No início deste mês, o Facebook garantiu que não iria cessar a transferência de dados transatlântica, importante para o seu negócio de publicidade, e disse que iria recorrer da decisão. De acordo com um documento de recurso assinado por Yvonne Cunnane, responsável do Facebook pela protecção de dados na Irlanda, e com entrada na justiça a 10 de Setembro, o Facebook refere que a decisão da DPC pode forçar a empresa a deixar as 410 milhões de pessoas que usam o serviços Facebook e Instagram sem acesso aos mesmos: “(…) não é claro para [o Facebook] como, nessas circunstâncias [de cessar as transferências de dados transatlânticas], poderia continuar a disponibilizar os serviços Facebook e Instagram na UE”.

“Digo e acredito que as consequências disto podem ser significativas e abrangentes, para [o Facebook] e para os milhões de indivíduos e negócios que usam os seus serviços na Europa. Para ilustrar, o serviço Facebook sozinho tem aproximadamente 410 milhões de utilizadores mensalmente activos na Europa. Estes utilizadores incluem, a propósito, consumidores individuais, negócios de todas as dimensões, organizações sem fins lucrativos, políticos e outras figuras públicas. O serviço Facebook, e outras ferramentas semelhantes, são uma importante ferramenta de liberdade de expressão e também um meio de acesso, consumo e partilha de informação”, escreve ainda Yvonne Cunnane.

A responsável do Facebook aponta ainda, no mesmo documento, partilhado pela VICE News, que o regulador irlandês deu um prazo de três semanas “manifestamente inadequado” à tecnológica para responder à decisão, e acrescenta que esta foi tomada por uma só pessoa – “o facto de uma pessoa ser responsável por todo o processo é relevante para as preocupações [do Facebook], no que diz respeito à inadequação do processo investigativo envolvido e à independência do processo de tomada de decisão final” –, alega que não existem acções semelhantes direccionadas a outras grandes tecnológicas que também transferem dados entre UE e EUA, não estando o Facebook a ser tratado de forma igual às outras empresas. “Se somente [o Facebook] está a ser investigado e sujeito à suspensão da transferência de dados para os EUA, isso seria suscetível de criar uma distorção grave da concorrência.”

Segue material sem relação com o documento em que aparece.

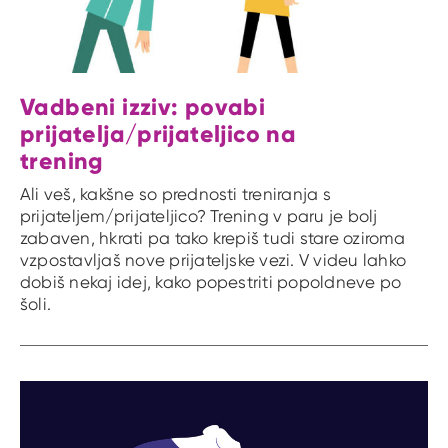
Vadbeni izziv: povabi
prijatelja/prijateljico na
trening
Ali veš, kakšne so prednosti treniranja s
prijateljem/prijateljico? Trening v paru je bolj
zabaven, hkrati pa tako krepiš tudi stare oziroma
vzpostavljaš nove prijateljske vezi. V videu lahko
dobiš nekaj idej, kako popestriti popoldneve po
šoli.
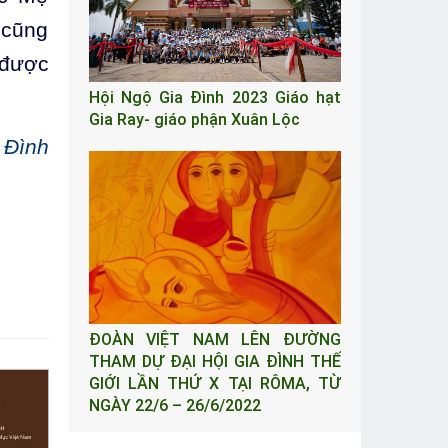
 cũng
 được
Hội Ngộ Gia Đình 2023 Giáo hạt
Gia Ray- giáo phận Xuân Lộc
 Đình
ĐOÀN VIỆT NAM LÊN ĐƯỜNG
THAM DỰ ĐẠI HỘI GIA ĐÌNH THẾ
GIỚI LẦN THỨ X TẠI RÔMA, TỪ
NGÀY 22/6 – 26/6/2022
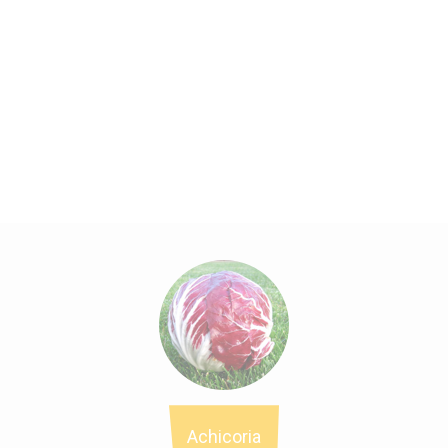
Achicoria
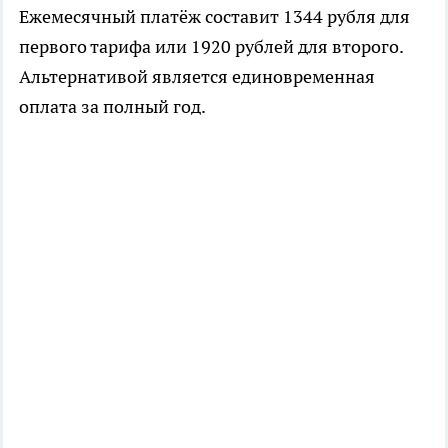
Ежемесячный платёж составит 1344 рубля для
первого тарифа или 1920 рублей для второго.
Альтернативой является единовременная
оплата за полный год.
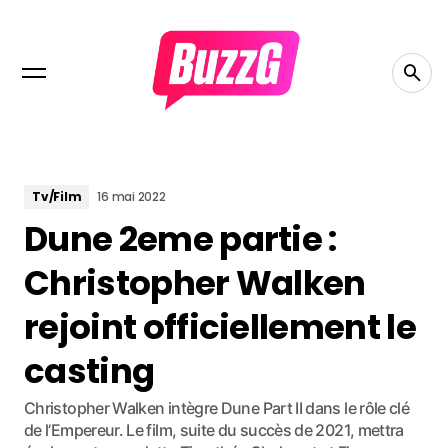
Tv/Film
16 mai 2022
Dune 2eme partie :
Christopher Walken
rejoint officiellement le
casting
Christopher Walken intègre Dune Part II dans le rôle clé
de l’Empereur. Le film, suite du succès de 2021, mettra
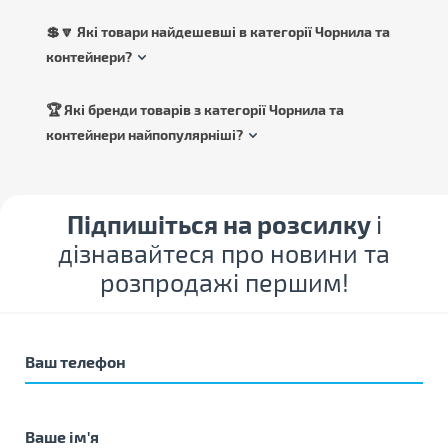
💲🔽 Які товари найдешевші в категорії Чорнила та
контейнери?
🏆 Які бренди товарів з категорії Чорнила та
контейнери найпопулярніші?
Підпишіться на розсилку
і
дізнавайтеся про новини та
розпродажі першим!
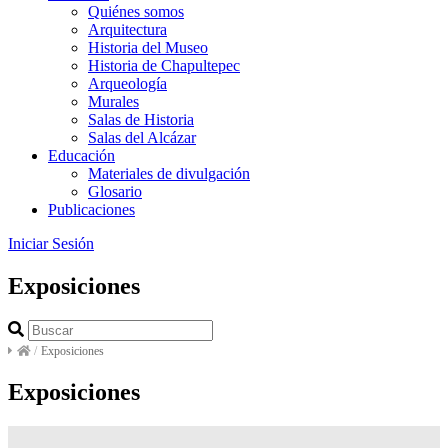
Quiénes somos
Arquitectura
Historia del Museo
Historia de Chapultepec
Arqueología
Murales
Salas de Historia
Salas del Alcázar
Educación
Materiales de divulgación
Glosario
Publicaciones
Iniciar Sesión
Exposiciones
/
Exposiciones
Exposiciones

A VICE News não conseguiu obter um comentário da Comissão de Protecção de Dados irlandesa; já um porta-voz do Facebook garantiu à publicação que a empresa não está a forçar o regulador a mudar a sua decisão com uma ameaça. De qualquer forma, a tecnológica norte-americana parece estar a trabalhar com todos os argumentos possíveis para defender o seu negócio e os interesses. As preocupações dos reguladores europeus com o envio de informação de utilizadores para os EUA são questões válidas e que geralmente vemos serem colocadas no sentido inverso, entre os EUA e países como a China. Certo é que os quadros legislativos em relação à vigilância dos cidadãos são diferentes entre os dois lados do Atlântico e há que encontrar pontos de encontro.